Que aproveitam estas discussões sutis de coisas ocultas e obscuras de
que
não seremos argüidos no juízo de Deus por as havermos ignorado?
Grande insensatez descuidarmos o que é útil e necessário
para nos aplicarmos com gosto ao curioso e nocivo. Em verdade, temos olhos e
não vemos.
2. Que se nos dá dos gêneros e das espécies? De muitas opiniões
se desembaraça aquele a quem fala o Verbo eterno. Deste único
verbo procedem todas as coisas, e todas O proclamam; e Ele é o Princípio
que também dentro de nós fala (João VIII, 25). Sem Ele,
ninguém entende ou julga retamente. Aquele que tudo encontra na Unidade
soberana, a ela tudo refere e nela tudo vê por ter o coração
firme e descansar na paz de Deus. Oh! Verdade! Oh! Deus! uni-me a Vós
em caridade perpétua! Enfastia-me muitas vezes ler e ouvir tanta coisa;
em Vós se acha quanto quero e desejo. Calem-se todos os doutores; emudeçam
em Vossa presença as criaturas todas; falai-me Vós só!
3. Quanto maior progresso fizer cada um na unidade e simplificação
interior, tanto mais numerosas e mais sublimes coisas entenderá sem esforço,
porque do alto receberá a luz da inteligência. A alma pura, simples
e constante não se dissipa ainda que entenda em muitas
ocupações; porque todas refere à glória de Deus
e, tranqüila, em coisa alguma busca a si própria. Que há
que mais te embarace e perturbe do que os afetos imortificados de teu coração?
O homem bom temente a Deus dispõe primeiro no seu interior as obras que
depois há de fazer
externamente; assim elas não o arrastam ao desejo de alguma inclinação
viciosa mas ele as submete ao arbítrio da reta razão. Quem peleja
com mais vigor do que aquele que trabalha por vencer a si mesmo? Este deverá
ser o nosso maior empenho: vencermo-nos a nós mesmos,
tornarmo-nos cada dia mais fortes e fazermos algum progresso no bem.

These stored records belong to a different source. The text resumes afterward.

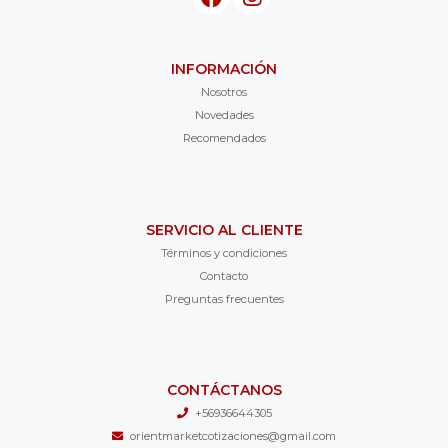
INFORMACIÓN
Nosotros
Novedades
Recomendados
SERVICIO AL CLIENTE
Términos y condiciones
Contacto
Preguntas frecuentes
CONTÁCTANOS
+56936644305
orientmarketcotizaciones@gmail.com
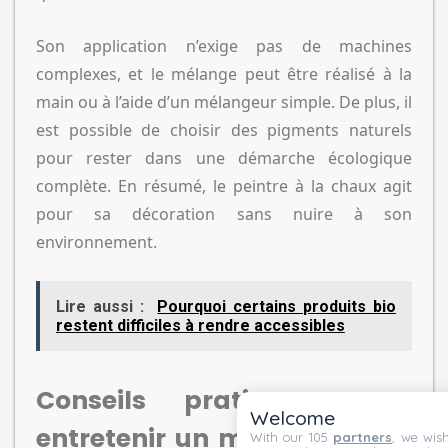
Son application n’exige pas de machines
complexes, et le mélange peut être réalisé à la
main ou à l’aide d’un mélangeur simple. De plus, il
est possible de choisir des pigments naturels
pour rester dans une démarche écologique
complète. En résumé, le peintre à la chaux agit
pour sa décoration sans nuire à son
environnement.
Lire aussi :
Pourquoi certains produits bio
restent difficiles à rendre accessibles
Conseils pratiques pour
Welcome
entretenir un mur peint à la
With our 105
partners
, we wish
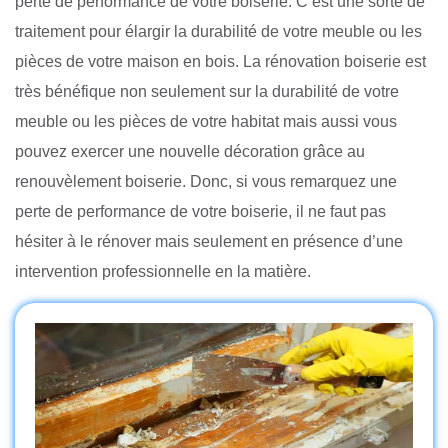
perte de performance de votre boiserie. C’est une sorte de
traitement pour élargir la durabilité de votre meuble ou les
pièces de votre maison en bois. La rénovation boiserie est
très bénéfique non seulement sur la durabilité de votre
meuble ou les pièces de votre habitat mais aussi vous
pouvez exercer une nouvelle décoration grâce au
renouvèlement boiserie. Donc, si vous remarquez une
perte de performance de votre boiserie, il ne faut pas
hésiter à le rénover mais seulement en présence d’une
intervention professionnelle en la matière.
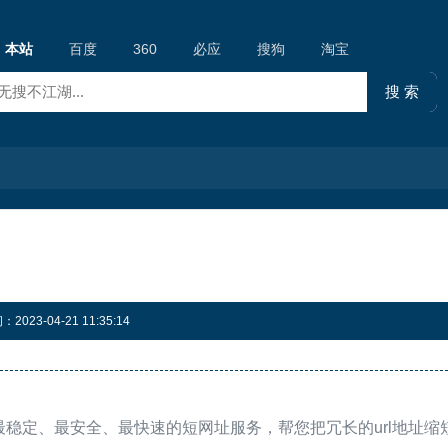
本站
百度
360
必应
搜狗
淘宝
23-04-21 11:35:14
联网上最稳定、最安全、最快速的短网址服务，帮您把冗长的url地址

4. Toda perfeição nesta vida anda mesclada de alguma imperfeição
e na nossa inteligência não há luz sem sombras. O humilde
conhecimento de ti mesmo é caminho que leva a Deus com mais segurança
que as investigações profundas da ciência. Não é
que a ciência ou o simples
conhecimento das coisas sejam condenáveis, porque em si são bons
e ordenados por Deus; sempre, porém, se lhes há de preferir a
boa consciência e a vida virtuosa. Mas porque muitos se empenham mais
em adquirir ciência do que em bem viver, por isso erram a cada passo e
pouco ou nenhum fruto colhem do seu trabalho.
5. Oh! Se eles pusessem tanto ardor em extirpar vícios e plantar virtudes
como põem em agitar questões, não se veriam tantos males
e escândalos entre o povo nem tanta desordem nos mosteiros. Por certo,
no dia do Juízo não se nos perguntará o que lemos mas o
que fizemos;
nem se falamos com eloqüência senão se vivemos com piedade.
Dize-me: onde estão agora todos aqueles mestres e doutores que bem conheceste
quando ainda viviam e floresciam nas escolas? Já outros possuem as suas
prebendas e talvez nem deles se lembrem; quando vivos
pareciam alguma coisa, hoje deles nem se fala.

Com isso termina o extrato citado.